** DATASET EXTRACT follows **
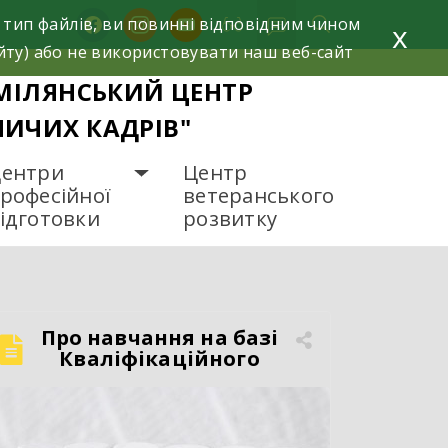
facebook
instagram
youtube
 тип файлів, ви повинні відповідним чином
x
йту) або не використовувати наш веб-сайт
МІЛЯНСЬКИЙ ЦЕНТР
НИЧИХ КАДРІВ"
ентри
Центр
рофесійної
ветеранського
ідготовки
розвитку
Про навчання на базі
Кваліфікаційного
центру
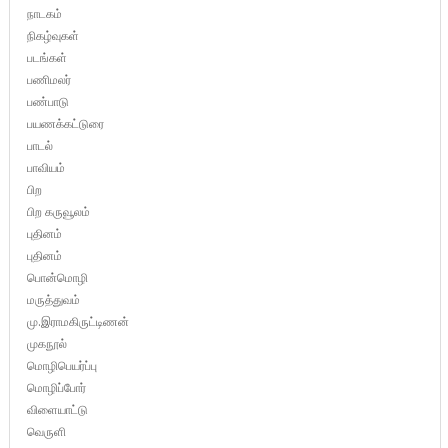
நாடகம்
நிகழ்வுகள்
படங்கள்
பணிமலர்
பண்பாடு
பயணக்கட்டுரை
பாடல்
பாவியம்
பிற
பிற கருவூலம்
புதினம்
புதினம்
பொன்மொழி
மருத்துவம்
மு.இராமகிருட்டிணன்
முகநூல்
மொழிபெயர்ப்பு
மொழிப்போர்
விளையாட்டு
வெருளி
** End of DATASET EXTRACT **
** DATASET EXTRACT follows **
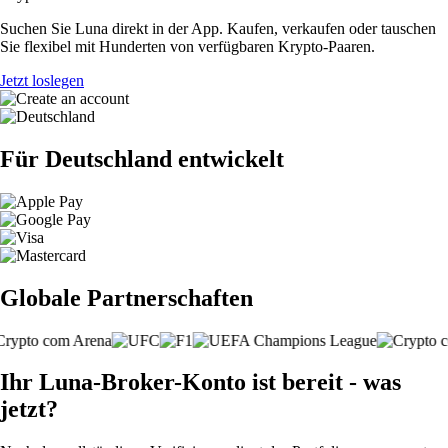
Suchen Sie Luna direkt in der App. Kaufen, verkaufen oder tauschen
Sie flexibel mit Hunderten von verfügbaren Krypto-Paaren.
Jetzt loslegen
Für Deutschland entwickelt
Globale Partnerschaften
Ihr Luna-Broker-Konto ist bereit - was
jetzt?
** End of DATASET EXTRACT **
** DATASET EXTRACT follows **
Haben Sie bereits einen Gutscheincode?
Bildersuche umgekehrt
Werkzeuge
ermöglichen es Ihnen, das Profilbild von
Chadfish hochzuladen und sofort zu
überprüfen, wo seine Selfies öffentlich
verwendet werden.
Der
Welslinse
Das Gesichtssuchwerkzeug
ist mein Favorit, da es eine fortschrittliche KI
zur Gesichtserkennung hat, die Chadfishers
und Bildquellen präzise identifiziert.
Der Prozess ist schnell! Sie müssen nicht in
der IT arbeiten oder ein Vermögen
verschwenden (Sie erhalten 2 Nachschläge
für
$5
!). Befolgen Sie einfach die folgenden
** End of DATASET EXTRACT **
WHAT IS NEEDED
Filter the records above down to the lines containing "oder".

WRITTEN ANSWER
Suchen Sie Luna direkt in der App. Kaufen, verkaufen oder tauschen
der IT arbeiten oder ein Vermögen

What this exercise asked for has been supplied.